There is the assumption that reducing the number of children in care and securing better treatment for the remaining number are in some way mutually exclusive. Yet the Government is seeking to secure both. The letter also contains the entirely false implication that the Government's motive in placing more children for adoption is not primarily to advance the interests of the children concerned.
Then we have the casually defeatist assertion, made without evidence, that "adoption will only be the option for a minority of children in care." In Hammersmith and Fulham in 2004 we had 435 children in care. As of March this year it was 223 - with determination to achieve a further substantial fall.
My personal view, having served on the Adoption Panel and met many of the "Looked After Children" as well as prospective adopters, is that we could and should halve the number again. Wandsworth has a "Looked After Children" population, as measured per 10,000 children, that is half ours (40 as opposed to 79.)
Of course there will be lots of different factors and local variations. Yet would anyone who is serious about wanting to achieve as big a reduction as possible in the numbers of children in care start out with this glib claim that adoption for a majority of them is impossible?
The letters' authors also completely distort proposals from the Government on placing siblings for adoption - often this will be in the interests of the children but not always. Often siblings are in care but with different foster carers.
The Government's consultation paper notes:
The Children’s Care Monitor 2011 report indicates that 59% of children and young people in care had at least one brother or sister who was also in care. Nearly three quarters (73%) of those children were placed separately from brothers or sisters. 92% of those who had been placed together with their siblings thought this had been right in their case. 41% of those who had been separated from one or more of their siblings thought that this was right in their case.
In that context it is sometimes in the interest of a child to be placed for adoption even if their siblings are placed with a different family.
The letter writers also complain about the Government's proposals to "reduce contact between children and birth parents." They don't add that what the consultation says is that rather than being a presumption for this contact it "should only be agreed where it is in the best interests of the child." That proposal is quite right. There have been far too many cases of contact arrangements being kept in place despite causing harm. A child being obliged to go along to a social worker's office, and the birth mother not turning up, is a frequent scenario - but by no means the worst.
The Who Cares? Trust (President: Jon Snow) is staffed by a bunch of social workers and claims to represent children in care. They certainly don't seem very interested in representing those Looked After Children who would welcome the chance of a permanent loving home.
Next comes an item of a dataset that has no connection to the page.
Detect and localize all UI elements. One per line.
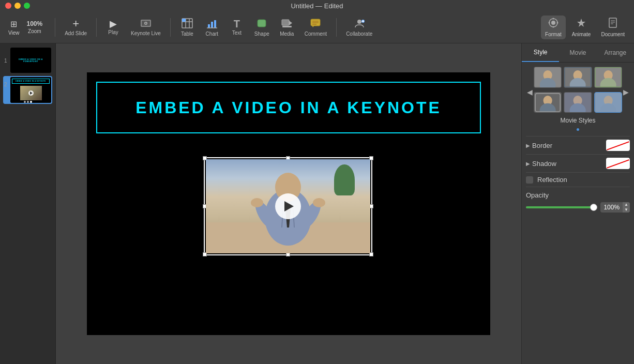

Various local councils fund the Trust including Redbridge, Wiltshire, Kensington and Chelsea and Hertfordshire.
The claims of the Trust to be representative are based on them producing magazines sent out to Looked After children. But the subscriptions are paid for in bulk by local councils who then send them out unsolicited. A terrible waste of money.
Judging by the Looked After children I have come across, the Trust's anti-adoption stance would not be representative. Certainly, after much emotional turmoil. the children tend to agree they are better off in care than the disastrous arrangement they were rescued from. But they also spot the disadvantages compared to adoption. They don't want the stigma of taxis taking them home from school, or being called out of class for social worker visits. They don't like being shunted from one foster carer to another - then shunted out on their 18th birthday. They don't want social workers visiting them at home every six weeks and their foster carer unable to agree to school trips or sleep overs without higher authority.
So in opposing adoption the Who Cares? Trust is betraying the interests of those they claim to represent.
The Fostering Network again is a state funded "charity" that spends lots of money on lobbying - yet another piece in a depressingly familiar pattern.
The NSPCC does a fine job blowing the whistle on child abuse. Taking children into care is a necessary response to this (indeed should often be done much sooner as the Baby Peter scandal highlighted.) But then placing those children for adoption as fast as possible after that is also key to reducing the level of child abuse - for instance in Rochdale. The NSPCC duly expressed concern - but does it not occur to them that minimising the number of children in children's homes should be one of the responses?
The NSPCC, which receives £19 million a year of taxpayers' money, spends a lot of money on lobbying. Furthermore they are lobbying for some polices that would not be in the interests of the most disadvantaged children in our country.